Il quarto modello dopo Giulia, Giulietta e Stelvio? L'annuncio si attendeva l'altro ieri da Marchionne durante la presentazione della trimestrale di cassa. Ma per ora sulle linee dello stabilimento Fca di Piedimonte non sembra ci sia posto, perché il carico giornaliero di produzione non manca.

Sono 800 circa le unità prodotte quotidianamente, di cui 150 Giulietta. Lo ha reso noto ieri il direttore dello stabilimento Fca Sebastiano Garofalo durante il tradizionale appuntamento di "Coppa Speranze Fiat". Il leader dello stabilimento, a proposito della produzione e, quindi, delle nuove assunzioni, è rimasto cauto e ha spiegato: «Noi ora siamo legati a quella che è la risposta del mercato. Da parte nostra ce l'abbiamo messa tutta: abbiamo fatto due vetture splendide come Giulia e Stelvio e stiamo raggiungendo pian piano tutti i mercati del mondo. Se esplode la richiesta ci saranno altri ingressi, se la richiesta rimane quella che è oggi, abbiamo già personale a sufficienza. Noi ovviamente speriamo, per tutta l'azienda, per il territorio e per i ragazzi che ciò avvenga».

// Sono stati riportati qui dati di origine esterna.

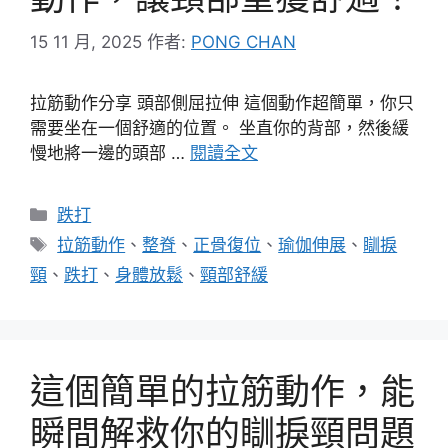
15 11 月, 2025
作者:
PONG CHAN
拉筋動作分享 頭部側屈拉伸 這個動作超簡單，你只
需要坐在一個舒適的位置。 坐直你的背部，然後緩
慢地將一邊的頭部 …
閱讀全文
分
跌打
類
標
拉筋動作
、
整脊
、
正骨復位
、
瑜伽伸展
、
瞓捩
籤
頸
、
跌打
、
身體放鬆
、
頸部舒緩
這個簡單的拉筋動作，能
瞬間解救你的瞓捩頸問題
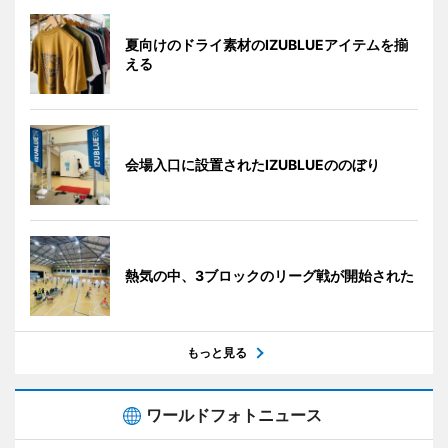
夏向けのドライ素材のIZUBLUEアイテムを揃
える
会場入口に設置されたIZUBLUEののぼり
熱気の中、3ブロックのリーグ戦が開始された
もっと見る
ワールドフォトニュース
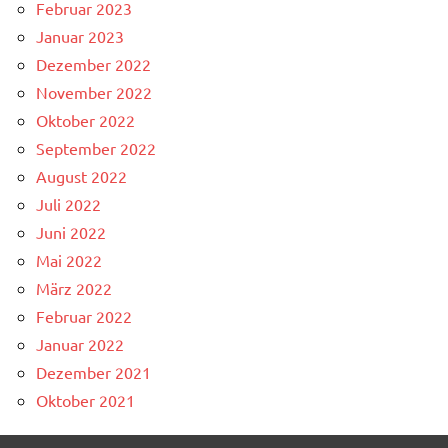
Februar 2023
Januar 2023
Dezember 2022
November 2022
Oktober 2022
September 2022
August 2022
Juli 2022
Juni 2022
Mai 2022
März 2022
Februar 2022
Januar 2022
Dezember 2021
Oktober 2021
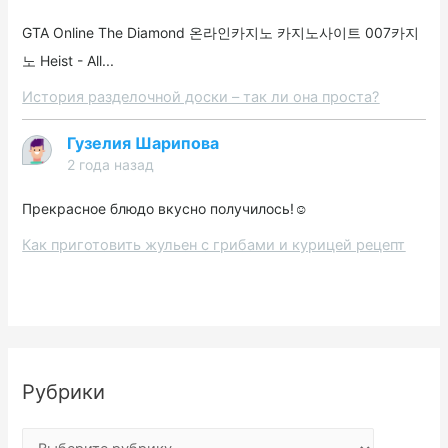
GTA Online The Diamond 온라인카지노 카지노사이트 007카지
노 Heist - All...
История разделочной доски – так ли она проста?
Гузелия Шарипова
2 года назад
Прекрасное блюдо вкусно получилось!☺️
Как приготовить жульен с грибами и курицей рецепт
Рубрики
Р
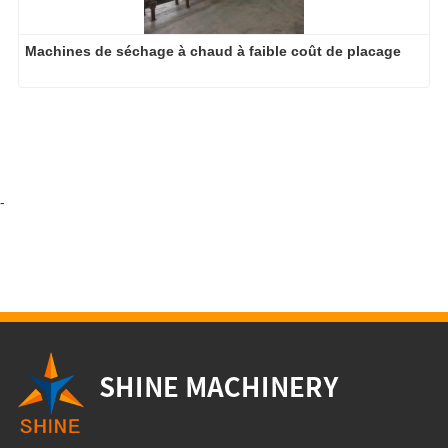
Machines de séchage à chaud à faible coût de placage
-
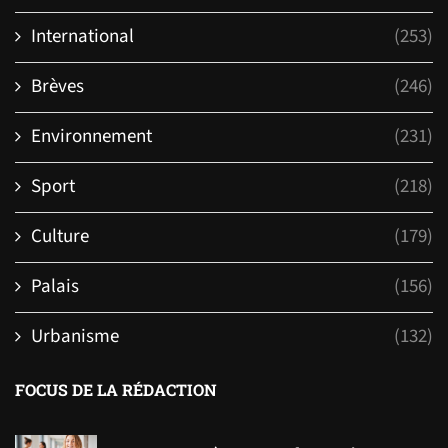
International
(253)
Brèves
(246)
Environnement
(231)
Sport
(218)
Culture
(179)
Palais
(156)
Urbanisme
(132)
FOCUS DE LA RÉDACTION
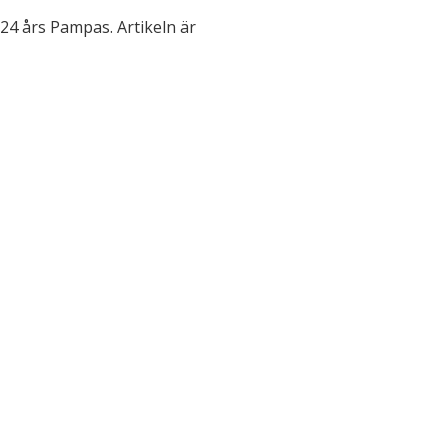
24 års Pampas. Artikeln är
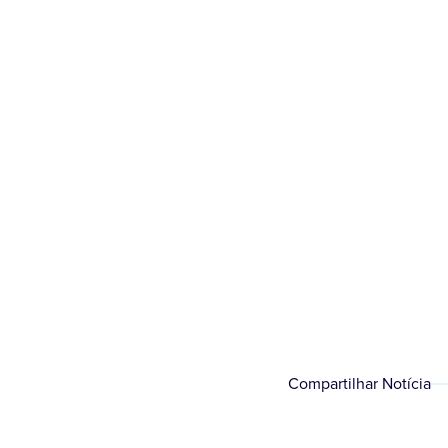
A Prefeitura Muni
Compartilhar Notícia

E con orgoglio ha puntualizzato: «In fabbrica già abbiamo 800 giovani che negli anni scorsi correvano qui – ha chiosato Garofalo con riferimento alla manifestazione sportiva – e che oggi corrono nello stabilimento. Il terzo turno a maggio? Ancora presto per programmarlo, vedremo prossimamente».

Se non proprio una retromarcia, quella del direttore Garofalo non è stata però un'accelerata, mentre a spargere ottimismo ancora ieri ha provveduto Marchionne, che ha spiegato: «Al momento con Alfa Romeo e Maserati stiamo ancora perdendo soldi. Siamo nelle previsioni. La situazione sarà migliore nel 2018. Alfa farà utili a partire dal quarto trimestre del 2017. Per questo anno fiscale, il Biscione e il Tridente secondo dovrebbero raggiungere un target di 230.000 unità. Si tratta di circa il 2,5% del mercato globale delle auto premium». Marchionne ha tracciato quindi uno scenario non dissimile da quello che aveva auspicato per la fine del suo mandato a fine 2018.